Data provided:
Start of Block
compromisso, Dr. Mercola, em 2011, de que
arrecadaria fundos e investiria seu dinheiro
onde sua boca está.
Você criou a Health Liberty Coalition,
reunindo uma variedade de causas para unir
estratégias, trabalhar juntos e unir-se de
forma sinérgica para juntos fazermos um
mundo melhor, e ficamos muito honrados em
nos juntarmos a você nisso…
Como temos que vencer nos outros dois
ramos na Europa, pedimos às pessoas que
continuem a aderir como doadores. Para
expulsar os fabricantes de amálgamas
End of Block
Start of Block
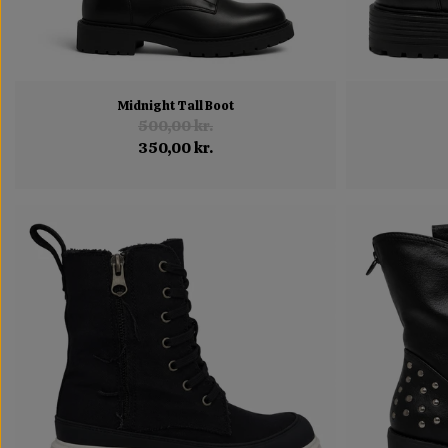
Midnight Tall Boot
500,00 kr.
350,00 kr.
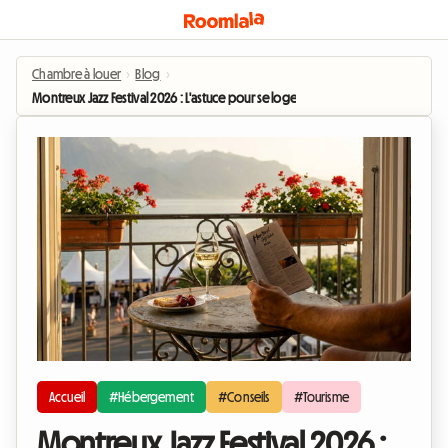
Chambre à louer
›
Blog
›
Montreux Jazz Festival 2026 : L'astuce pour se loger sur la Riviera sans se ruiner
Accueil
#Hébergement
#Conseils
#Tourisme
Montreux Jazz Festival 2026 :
End of Block
Exercise aim: Those lines above that contain the string "unir" should be returned.

Reply:
reunindo uma variedade de causas para unir
estratégias, trabalhar juntos e unir-se de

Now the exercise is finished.